Note the deliberate denormalization (Chapter 20, vindicated): dim_product flattens product → category → department → supplier all into one table, even though Mercado's OLTP schema (rightly) split those into separate normalized tables. In the warehouse, that flattening is correct — it removes joins from analytical queries and makes slicing by category or department a single, fast group-by. Likewise dim_customer flattens customer + region + tier.

The date dimension is the workhorse: one row per calendar day with pre-computed year/quarter/month/weekend/holiday attributes, so any time-based slice ("by quarter," "weekdays only," "excluding holidays") is a simple group-by on a column — no date functions, no missing-date gaps.

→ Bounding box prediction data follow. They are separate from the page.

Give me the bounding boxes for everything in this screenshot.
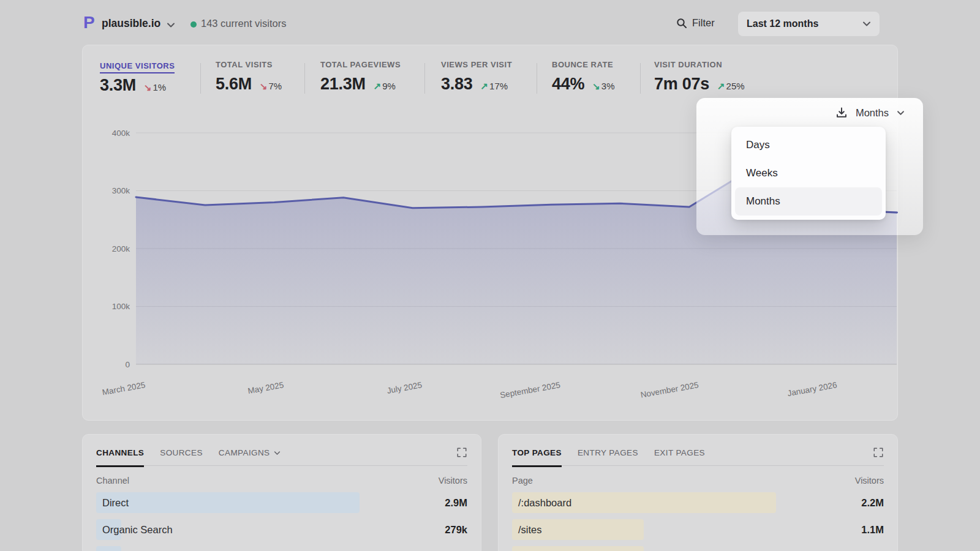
stat-label: TOTAL VISITS (216, 60, 282, 69)
column-header-page: Page (512, 476, 533, 485)
filter-button[interactable]: Filter (676, 17, 715, 29)
channels-list: Direct 2.9M Organic Search 279k (96, 492, 467, 551)
plausible-logo-icon: P (83, 13, 95, 32)
stat-value: 3.83 (441, 75, 472, 94)
pages-list: /:dashboard 2.2M /sites 1.1M (512, 492, 884, 551)
top-bar: P plausible.io 143 current visitors Filt… (82, 0, 898, 44)
stat-label: UNIQUE VISITORS (100, 61, 175, 73)
download-icon[interactable] (835, 107, 848, 119)
svg-text:400k: 400k (112, 129, 130, 138)
stat-value: 44% (552, 75, 584, 94)
stat-value: 7m 07s (654, 75, 709, 94)
chevron-down-icon (862, 21, 871, 27)
trend-arrow-icon: ↘ (260, 81, 268, 91)
interval-dropdown-menu: Days Weeks Months (731, 127, 886, 220)
svg-text:0: 0 (125, 360, 130, 369)
row-bar (512, 546, 644, 551)
row-bar (96, 546, 121, 551)
chevron-down-icon[interactable] (167, 22, 175, 28)
column-headers: Channel Visitors (96, 476, 467, 485)
stat-change: ↘7% (260, 81, 282, 92)
divider (304, 63, 305, 94)
svg-text:November 2025: November 2025 (640, 380, 699, 399)
stat-value: 5.6M (216, 75, 252, 94)
stat-change: ↗25% (717, 81, 745, 92)
stat-change: ↘1% (144, 82, 166, 93)
interval-dropdown-button[interactable]: Months (835, 107, 905, 119)
live-visitors-dot-icon (190, 21, 197, 28)
pages-panel: TOP PAGES ENTRY PAGES EXIT PAGES Page Vi… (498, 434, 898, 551)
stat-change: ↗17% (480, 81, 508, 92)
trend-arrow-icon: ↘ (144, 82, 152, 92)
filter-label: Filter (692, 17, 715, 29)
stat-label: VISIT DURATION (654, 60, 745, 69)
svg-text:March 2025: March 2025 (102, 380, 146, 397)
column-headers: Page Visitors (512, 476, 884, 485)
trend-arrow-icon: ↗ (717, 81, 725, 91)
tab-exit-pages[interactable]: EXIT PAGES (654, 448, 705, 457)
pages-tabs: TOP PAGES ENTRY PAGES EXIT PAGES (512, 435, 884, 466)
row-bar (96, 492, 360, 513)
menu-item-days[interactable]: Days (735, 131, 882, 159)
divider (640, 63, 641, 94)
chevron-down-icon (274, 451, 281, 455)
date-range-value: Last 12 months (747, 18, 862, 29)
chevron-down-icon (897, 110, 905, 116)
svg-text:300k: 300k (112, 186, 130, 195)
svg-text:May 2025: May 2025 (247, 380, 284, 395)
date-range-selector[interactable]: Last 12 months (738, 12, 880, 36)
svg-text:100k: 100k (112, 302, 130, 311)
interval-selected-label: Months (856, 107, 889, 119)
stat-value: 21.3M (320, 75, 366, 94)
expand-icon[interactable] (873, 447, 884, 458)
stat-total-visits[interactable]: TOTAL VISITS 5.6M ↘7% (216, 60, 282, 94)
stat-label: TOTAL PAGEVIEWS (320, 60, 401, 69)
table-row[interactable]: /sites 1.1M (512, 519, 884, 540)
stat-label: VIEWS PER VISIT (441, 60, 512, 69)
trend-arrow-icon: ↗ (480, 81, 488, 91)
stat-total-pageviews[interactable]: TOTAL PAGEVIEWS 21.3M ↗9% (320, 60, 401, 94)
divider (200, 63, 201, 94)
divider (424, 63, 425, 94)
menu-item-weeks[interactable]: Weeks (735, 159, 882, 187)
channels-panel: CHANNELS SOURCES CAMPAIGNS Channel Visit… (82, 434, 481, 551)
trend-arrow-icon: ↘ (592, 81, 600, 91)
table-row[interactable]: Direct 2.9M (96, 492, 467, 513)
stat-views-per-visit[interactable]: VIEWS PER VISIT 3.83 ↗17% (441, 60, 512, 94)
tab-channels[interactable]: CHANNELS (96, 448, 144, 457)
tab-sources[interactable]: SOURCES (160, 448, 203, 457)
trend-arrow-icon: ↗ (374, 81, 382, 91)
current-visitors-label[interactable]: 143 current visitors (201, 18, 286, 29)
stat-bounce-rate[interactable]: BOUNCE RATE 44% ↘3% (552, 60, 615, 94)
menu-item-months[interactable]: Months (735, 187, 882, 216)
stat-change: ↘3% (592, 81, 614, 92)
table-row[interactable] (512, 546, 884, 551)
expand-icon[interactable] (456, 447, 467, 458)
tab-top-pages[interactable]: TOP PAGES (512, 448, 562, 457)
column-header-channel: Channel (96, 476, 129, 485)
svg-text:July 2025: July 2025 (386, 380, 423, 395)
table-row[interactable] (96, 546, 467, 551)
stat-unique-visitors[interactable]: UNIQUE VISITORS 3.3M ↘1% (100, 60, 175, 95)
tab-campaigns[interactable]: CAMPAIGNS (219, 448, 281, 457)
stat-change: ↗9% (374, 81, 396, 92)
stat-value: 3.3M (100, 76, 136, 95)
svg-text:200k: 200k (112, 244, 130, 253)
column-header-visitors: Visitors (855, 476, 884, 485)
dashboard-page: P plausible.io 143 current visitors Filt… (82, 0, 898, 551)
channels-tabs: CHANNELS SOURCES CAMPAIGNS (96, 435, 467, 466)
divider (537, 63, 537, 94)
svg-text:January 2026: January 2026 (786, 380, 837, 398)
stat-label: BOUNCE RATE (552, 60, 615, 69)
svg-text:September 2025: September 2025 (499, 380, 561, 400)
column-header-visitors: Visitors (439, 476, 467, 485)
search-icon (676, 18, 687, 29)
stat-visit-duration[interactable]: VISIT DURATION 7m 07s ↗25% (654, 60, 745, 94)
table-row[interactable]: /:dashboard 2.2M (512, 492, 884, 513)
tab-entry-pages[interactable]: ENTRY PAGES (578, 448, 638, 457)
site-name[interactable]: plausible.io (102, 17, 160, 30)
table-row[interactable]: Organic Search 279k (96, 519, 467, 540)
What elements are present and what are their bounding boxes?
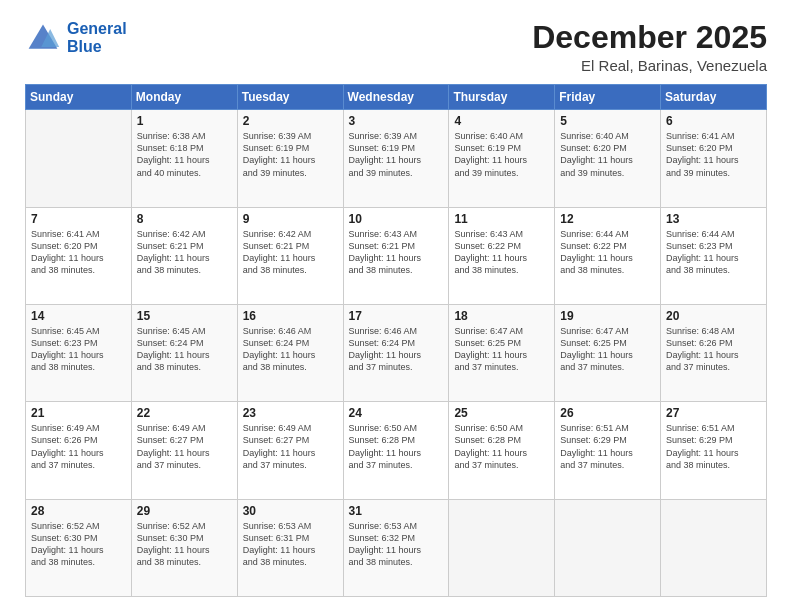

The payoff: analytical queries become natural

Now leadership's questions are clean star-schema queries:

-- Net revenue by category by month
SELECT d.year, d.month_name, p.category, SUM(f.net_revenue) AS revenue
FROM fact_sales f
JOIN dim_date d    ON d.date_key = f.date_key
JOIN dim_product p ON p.product_key = f.product_key
GROUP BY d.year, d.month, d.month_name, p.category
ORDER BY d.year, d.month, revenue DESC;

-- Gold vs standard customers' average basket
SELECT c.loyalty_tier, AVG(f.net_revenue) AS avg_line_revenue
FROM fact_sales f JOIN dim_customer c ON c.customer_key = f.customer_key
GROUP BY c.loyalty_tier;

Every question follows the same shape — measures from the fact, sliced by dimension attributes, grouped, aggregated — which is exactly how analysts and BI tools (Tableau, Power BI, Looker) think. The warehouse is fed nightly from the OLTP database via ELT (Chapter 31): extract the day's orders, load into the warehouse, transform into fact and dimension rows.

The analysis

Design follows workload. The same business data is modeled normalized for OLTP (write integrity, Part III) and denormalized as a star for OLAP (read/aggregation speed). Neither is "more correct" — each fits its job. This is the book's design theme at its broadest.
The fact grain is the foundational decision. Choosing "one row per order line item" determines what every analysis can do. Too coarse (one row per order) loses product-level analysis; the right grain (per line item) rolls up to everything coarser. Get the grain right first.
Denormalized dimensions are a feature here. Flattening product→category→department into dim_product removes joins from analytical queries — the opposite of OLTP advice, and correct, because the warehouse is batch-loaded (no update anomalies to fear) and read-optimized (Chapter 20 at scale).
The date dimension is indispensable. Pre-computed calendar attributes turn every time-based slice into a trivial group-by and guarantee a complete, gap-free calendar.
Star schemas match how people analyze. "This measure, by these dimensions" is the universal analytical question, and the star schema is its physical form — which is why BI tools assume it.

Discussion questions

Why is "one row per order line item" the right fact grain, and what would too coarse a grain cost?
Why is flattening product→category→department into one dimension table correct here but wrong in the OLTP schema?
What does the date dimension provide that querying order_date directly does not?
How does the star schema make leadership's varied questions all the same query shape?
⭐ Leadership now wants "as-of" category (the category a product had when sold, even after recategorization). Which SCD type, and how does it change dim_product and the fact load?